Parmi les citoyens, qui a lu les rapports de la Cour des comptes de février 20111, janvier 20122 et de juillet 20133 sur les énergies renouvelables, le nucléaire et la transition énergétique ?
Qui a lu le rapport du Commissariat général à la stratégie et à la prospective (CGSP) de janvier 2014 intitulé « La crise du système électrique européen » ?
L’énergie est pourtant le fondement de toutes les civilisations modernes. Une meilleure connaissance des réalités et des enjeux énergétiques permettrait à chacun, d’une part, d’intervenir dans le débat public sur l’énergie pour ne plus se laisser abuser par des lobbies divers, fussent-ils « verts » et, d’autre part, de disposer d’arguments pour se faire entendre.
Verte, mais à quel prix ?
Mais une question complexe est occultée et donc rarement traitée : les coûts et tarifs de l’électricité dont la production doit répondre en permanence au besoin variable. Aborder ce sujet implique de dire la vérité et donc de s’exposer à la vindicte de l’écologie politiquement correcte.

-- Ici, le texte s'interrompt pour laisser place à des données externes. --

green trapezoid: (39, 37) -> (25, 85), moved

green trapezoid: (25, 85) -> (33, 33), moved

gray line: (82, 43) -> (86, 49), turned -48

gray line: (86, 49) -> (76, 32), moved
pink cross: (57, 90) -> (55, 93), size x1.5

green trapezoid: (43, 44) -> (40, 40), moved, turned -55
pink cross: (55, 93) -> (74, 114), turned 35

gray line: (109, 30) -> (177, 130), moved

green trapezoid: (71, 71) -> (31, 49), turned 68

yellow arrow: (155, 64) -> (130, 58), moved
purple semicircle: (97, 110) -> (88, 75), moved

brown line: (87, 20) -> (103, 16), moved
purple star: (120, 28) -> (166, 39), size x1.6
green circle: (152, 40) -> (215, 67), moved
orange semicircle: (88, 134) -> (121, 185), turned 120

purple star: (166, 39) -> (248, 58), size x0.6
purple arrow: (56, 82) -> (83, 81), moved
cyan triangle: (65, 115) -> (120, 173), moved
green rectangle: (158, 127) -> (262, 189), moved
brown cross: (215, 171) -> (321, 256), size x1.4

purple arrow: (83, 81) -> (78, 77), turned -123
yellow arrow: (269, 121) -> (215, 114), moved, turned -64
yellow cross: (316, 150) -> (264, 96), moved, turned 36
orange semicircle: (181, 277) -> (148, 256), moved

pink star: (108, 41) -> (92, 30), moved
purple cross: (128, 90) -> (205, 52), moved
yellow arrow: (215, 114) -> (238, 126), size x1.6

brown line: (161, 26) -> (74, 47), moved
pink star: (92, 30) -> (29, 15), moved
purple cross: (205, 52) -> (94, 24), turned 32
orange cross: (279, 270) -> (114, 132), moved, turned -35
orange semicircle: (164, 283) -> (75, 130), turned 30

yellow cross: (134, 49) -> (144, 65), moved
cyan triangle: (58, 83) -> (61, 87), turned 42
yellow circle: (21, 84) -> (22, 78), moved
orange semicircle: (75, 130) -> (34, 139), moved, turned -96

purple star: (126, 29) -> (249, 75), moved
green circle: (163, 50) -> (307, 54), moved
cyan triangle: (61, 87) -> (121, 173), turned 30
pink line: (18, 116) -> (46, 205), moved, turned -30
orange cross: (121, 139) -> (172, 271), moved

Le rapport de février 2011 analysait déjà le surcoût de l’électricité « renouvelable ».
Il indiquait que « le caractère incontrôlé » du photovoltaïque avait entrainé un « effet d’aubaine » et des surcoûts. Il qualifiait la CSPE « d’imposition innommée » car frappant tous les consommateurs.

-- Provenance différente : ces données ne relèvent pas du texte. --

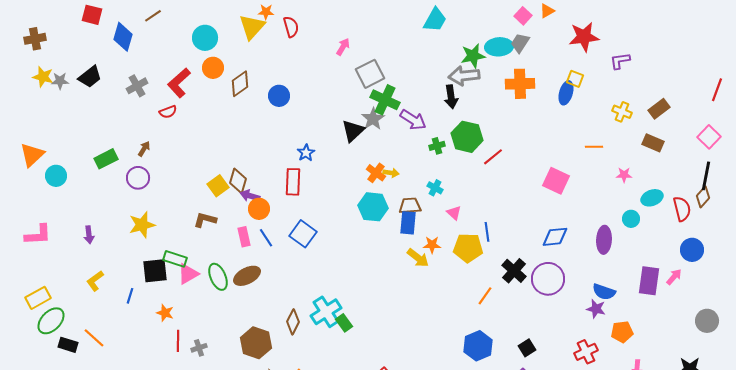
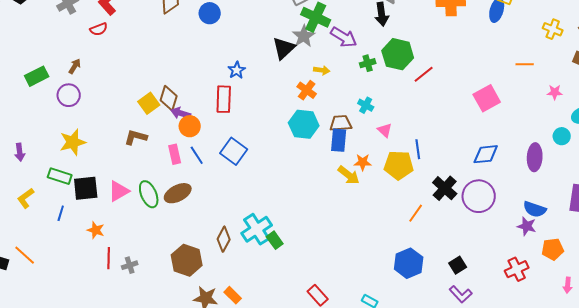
yellow arrow: (391, 173) -> (322, 70), moved
pink square: (556, 181) -> (487, 98), turned 36
green rectangle: (175, 259) -> (60, 176), moved

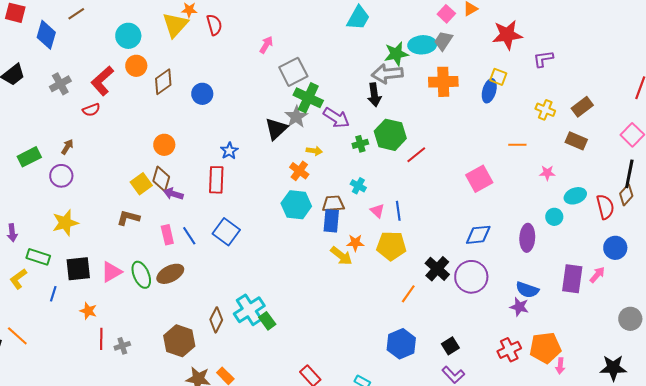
orange circle: (190, 126) -> (164, 145), moved
blue line: (418, 149) -> (398, 211), moved
green rectangle: (60, 176) -> (38, 257), moved
orange pentagon: (553, 249) -> (545, 348), moved, size x1.4

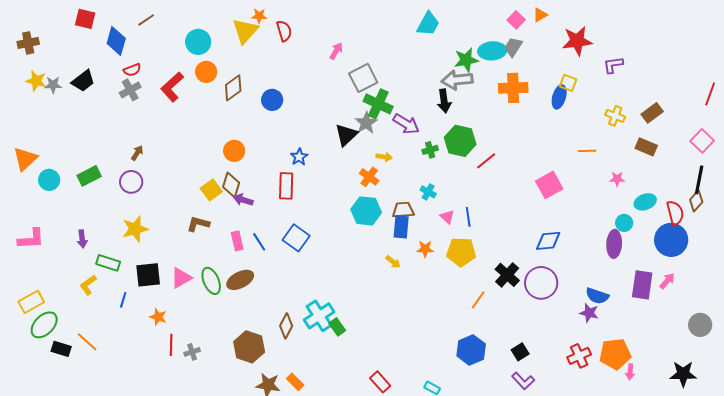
red semicircle: (91, 110) -> (132, 70), moved
green rectangle: (29, 157) -> (89, 176), moved
purple ellipse: (527, 238) -> (614, 244), moved
blue circle: (615, 248) -> (671, 240), moved, size x1.4
yellow arrow: (341, 256) -> (393, 262), moved, size x0.7

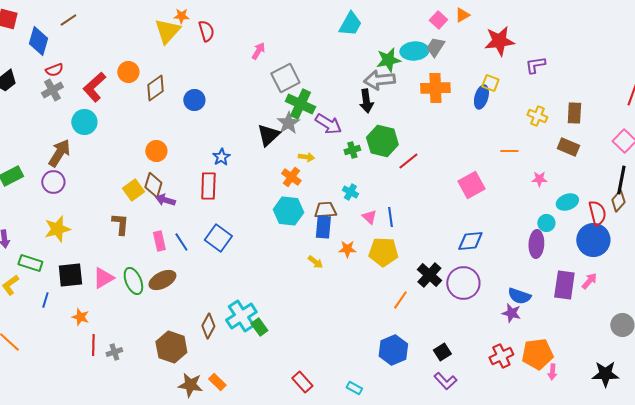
cyan circle: (198, 42) -> (84, 122), moved
brown rectangle: (652, 113) -> (574, 113), turned -50
brown arrow: (137, 153) -> (59, 153), size x1.8
brown L-shape: (198, 224) -> (120, 224), turned 80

Cet « impôt » aurait dû faire l’objet « d’un contrôle du Parlement, conformément au principe constitutionnel du consentement à l’impôt ».
On peut donc légitimement se demander comment un lobby écologiste a pu créer un impôt par décret, sans vote et sans contrôle du Parlement.
Il faut rappeler que le prix de l’électricité en France est le plus bas d’Europe actuellement. (NDLR : mais plus pour longtemps)
On ne peut pourtant pas prétendre défendre la population modeste, les salariés, les défavorisés en situation de précarité énergétique et dilapider des sommes colossales au bénéfice de « maffias vertes » ou d’une idéologie politique délirante qui fera grimper le prix de l’électricité de 50% en 2020.
En effet, le surcoût des « Énergies Renouvelables chiffré dans le rapport de la « Cour des comptes » publié le 26 juillet 2013 s’élève à 70,1 milliards d’€ (Md€) pour la période 2005 à 2020.
Rappel des faits.
Le 18 juillet 2012, le Sénat publie un rapport annonçant l’augmentation du prix de l’électricité….estimée à 50% d’ici 2020. Cette assemblée pointe deux raisons à cette hausse : les investissements à réaliser sur le parc nucléaire après l’accident de Fukushima pour une petite part et…. le développement des énergies renouvelables subventionnées pour une grande part.
Le 26 novembre 2012 : la CRE (Commission de Régulation de l’Énergie) déclare dans un communiqué que le surcoût des énergies renouvelables nécessite « de lever 5,1 Md€ en 2013 » auxquels il faut ajouter 2,1 Md€ de rattrapage de 2012, le gouvernement ayant limité l’augmentation du prix de l’électricité pour des raisons électorales.
Le surcoût total est donc de 7,2 Md€ pour 2013 au titre de la CSPE (Contribution au Service public4 de l’Électricité). Pour des raisons politiques, le gouvernement choisit de limiter l’augmentation à 2,5%.
1er janvier 2013 : le gouvernement décide à nouveau d’augmenter le tarif de l’électricité de 2,5%.
Début janvier 2013 : le gouvernement décide d’attribuer 4,9 Md€ à EDF pour compenser le retard de l’augmentation nécessaire, mais refusée, de la CSPE. Cette somme est payée par tous les contribuables qui sont souvent aussi les consommateurs.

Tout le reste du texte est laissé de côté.